What causes seborrhoeic dermatitis?
Seborrhoeic dermatitis may be caused by an immune reaction to a fungal microbe called Malassezia.
Malassezia is normally present on healthy skin, around the areas where oil is produced, but some people develop an immune reaction to Malassezia for reasons that remain unknown. It is not contagious, nor a sign of poor hygiene.
Seborrhoeic dermatitis may be recognised by patches of oily, flaking or scaly skin. Crusting yellow sores may develop on the scalp, particularly in infants with cradle cap. Affected areas may also be red and itchy, or may sting.
Seborrhoeic dermatitis treatment and self-care
In infants, cradle cap usually clears naturally within 6-12 months, but seborrhoeic dermatitis that appears during adolescence or adulthood can be a long-term condition, which may flare up from time to time.

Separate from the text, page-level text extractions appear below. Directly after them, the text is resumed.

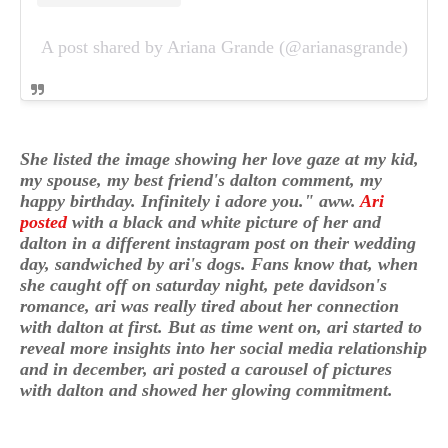
A post shared by Ariana Grande (@arianasgrande)
She listed the image showing her love gaze at my kid,
my spouse, my best friend's dalton comment, my
happy birthday. Infinitely i adore you." aww.
Ari
posted
with a black and white picture of her and
dalton in a different instagram post on their wedding
day, sandwiched by ari's dogs. Fans know that, when
she caught off on saturday night, pete davidson's
romance, ari was really tired about her connection
with dalton at first. But as time went on, ari started to
reveal more insights into her social media relationship
and in december, ari posted a carousel of pictures
with dalton and showed her glowing commitment.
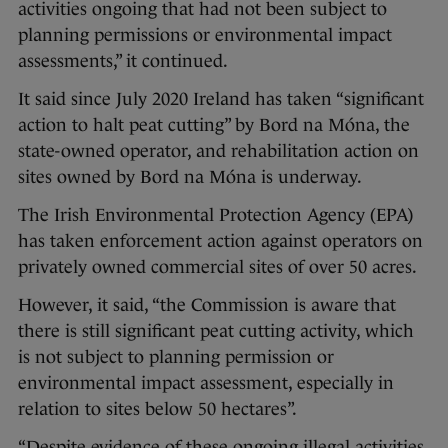
activities ongoing that had not been subject to
planning permissions or environmental impact
assessments,” it continued.
It said since July 2020 Ireland has taken “significant
action to halt peat cutting” by Bord na Móna, the
state-owned operator, and rehabilitation action on
sites owned by Bord na Móna is underway.
The Irish Environmental Protection Agency (EPA)
has taken enforcement action against operators on
privately owned commercial sites of over 50 acres.
However, it said, “the Commission is aware that
there is still significant peat cutting activity, which
is not subject to planning permission or
environmental impact assessment, especially in
relation to sites below 50 hectares”.
“Despite evidence of these ongoing illegal activities,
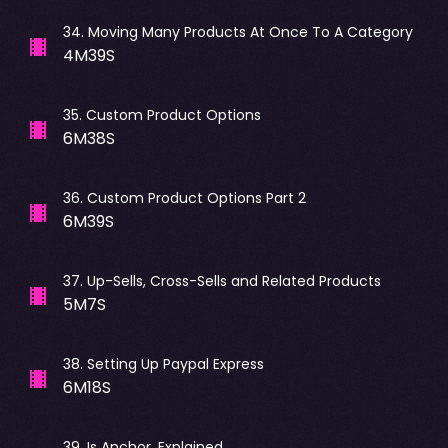
34
.
Moving Many Products At Once To A Category
4M39S
35
.
Custom Product Options
6M38S
36
.
Custom Product Options Part 2
6M39S
37
.
Up-Sells, Cross-Sells and Related Products
5M7S
38
.
Setting Up Paypal Express
6M18S
39
.
Is Anchor, Explained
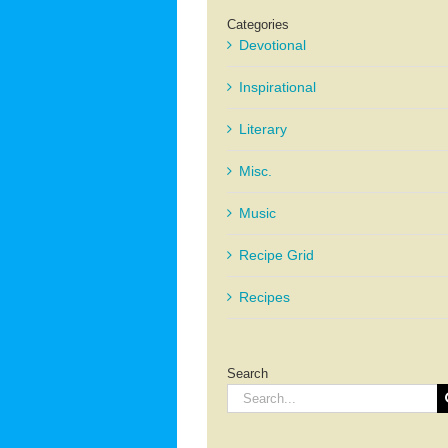
Categories
Devotional
Inspirational
Literary
Misc.
Music
Recipe Grid
Recipes
Search
Search
for:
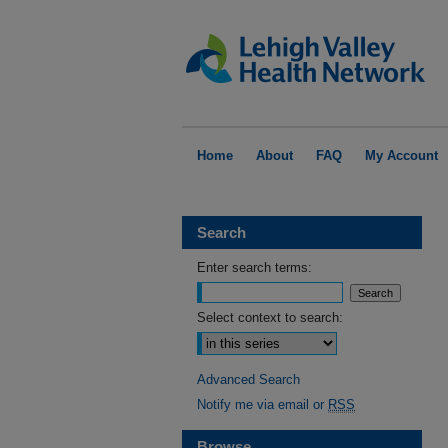
Home
About
FAQ
My Account
Search
Enter search terms:
Select context to search:
Advanced Search
Notify me via email or
RSS
Browse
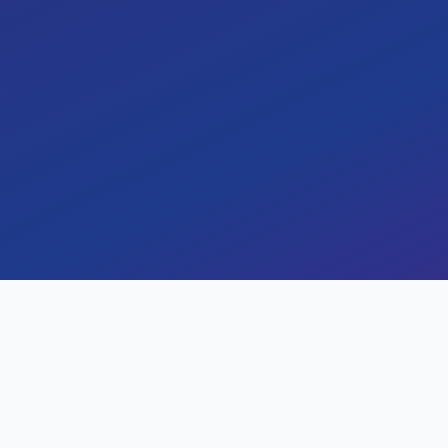
infrastructure to Amazon Web 
cost efficiency, and operationa
challenges, solutions, and m
cloud migration journey. Le
security, faster deployments,
By
Rahul Bhatt
February 1, 2024
Key Results
Measurable impact and outc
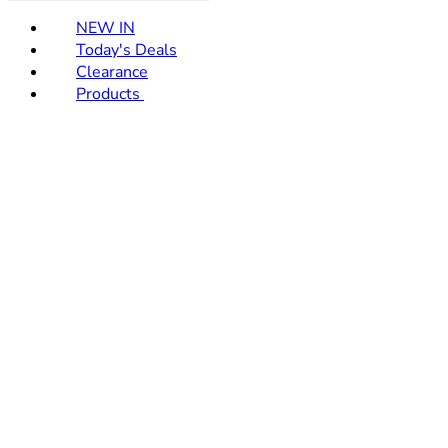
NEW IN
Today's Deals
Clearance
Products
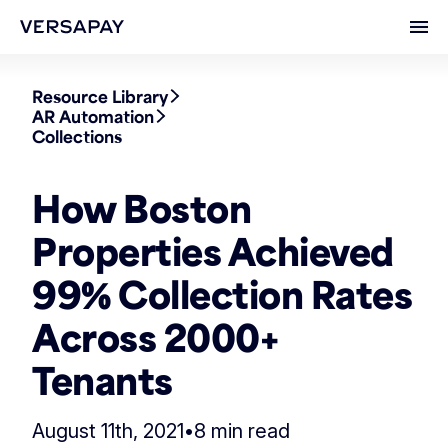
Ope
Resource Library
AR Automation
Collections
How Boston
Properties Achieved
99% Collection Rates
Across 2000+
Tenants
August 11th, 2021
•
8 min read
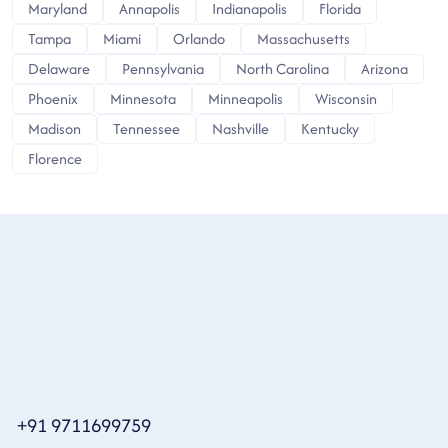
Maryland
Annapolis
Indianapolis
Florida
Tampa
Miami
Orlando
Massachusetts
Delaware
Pennsylvania
North Carolina
Arizona
Phoenix
Minnesota
Minneapolis
Wisconsin
Madison
Tennessee
Nashville
Kentucky
Florence
+91 9711699759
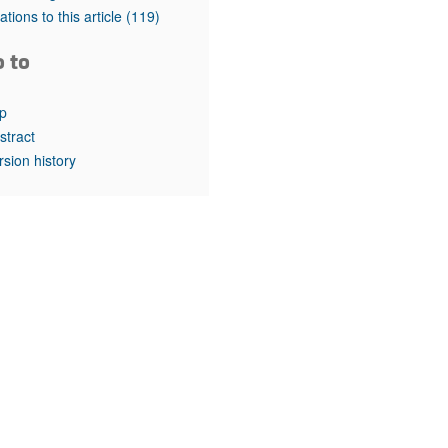
rticles
tations to this article
(119)
o to
p
stract
rsion history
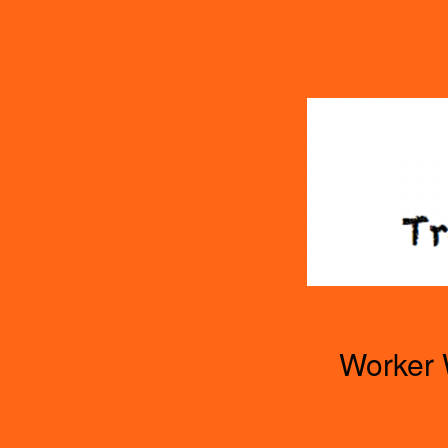
TOGGLE
MENU
Worker 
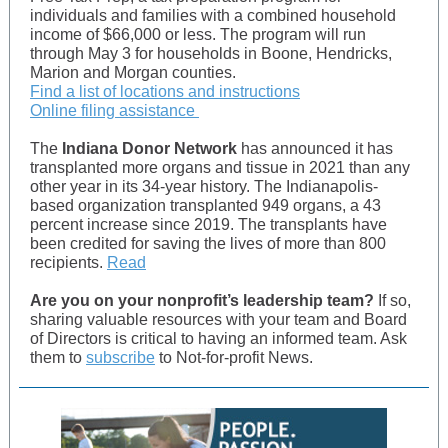
individuals and families with a combined household
income of $66,000 or less. The program will run
through May 3 for households in Boone, Hendricks,
Marion and Morgan counties.
Find a list of locations and instructions
Online filing assistance
The
Indiana Donor Network
has announced it has
transplanted more organs and tissue in 2021 than any
other year in its 34-year history. The Indianapolis-
based organization transplanted 949 organs, a 43
percent increase since 2019. The transplants have
been credited for saving the lives of more than 800
recipients.
Read
Are you on your nonprofit’s leadership team?
If so,
sharing valuable resources with your team and Board
of Directors is critical to having an informed team. Ask
them to
subscribe
to Not-for-profit News.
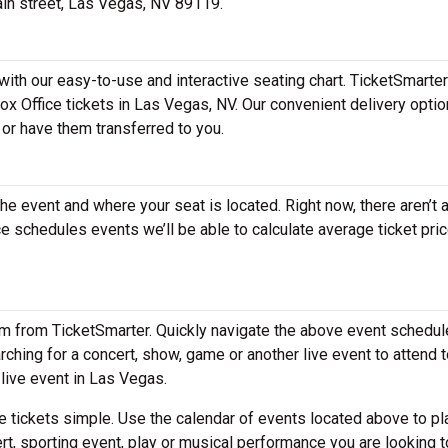
main street, Las Vegas, NV 89119.
with our easy-to-use and interactive seating chart. TicketSmarter
Box Office tickets in Las Vegas, NV. Our convenient delivery opti
 or have them transferred to you.
the event and where your seat is located. Right now, there aren’t 
 schedules events we’ll be able to calculate average ticket pric
em from TicketSmarter. Quickly navigate the above event schedul
earching for a concert, show, game or another live event to attend t
 live event in Las Vegas.
 tickets simple. Use the calendar of events located above to pl
rt, sporting event, play or musical performance you are looking t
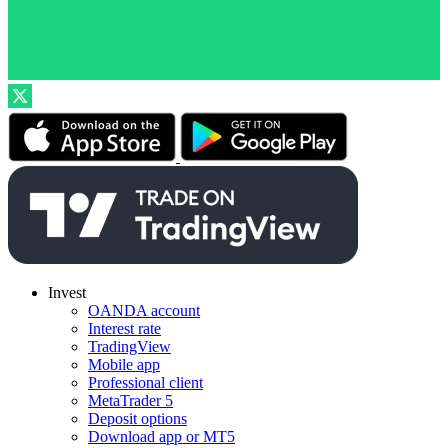
Invest
OANDA account
Interest rate
TradingView
Mobile app
Professional client
MetaTrader 5
Deposit options
Download app or MT5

Seborrhoeic dermatitis can often be managed effectively at home with over-the-counter treatments, including anti-dandruff shampoos when the scalp is affected. Crusting yellow sores, often found on infants with cradle cap, can be removed by softening them with olive oil and warm water, and then gently wiping with a cotton bud or soft cloth. Sometimes the skin underneath the cradle cap can become infected. If the cradle cap isn’t getting better or spreads to other parts of the body, speak to your doctor, local chemist or Maternal and Child Health Nurse.
For other areas, anti-fungal or corticosteroid creams may relieve symptoms. An exfoliating body or face wash containing salicylic acid may also help remove flaking skin. Treatments may need to be used frequently initially, and then occasionally when symptoms reappear.
Ask for help if symptoms persist, or if you experience a sudden increase in the severity of your symptoms, increased discomfort, or if your condition is causing anxiety or embarrassment, or if it’s interfering with your daily routine.
You can speak to your pharmacist or your doctor who may in a few cases refer you to a dermatologist.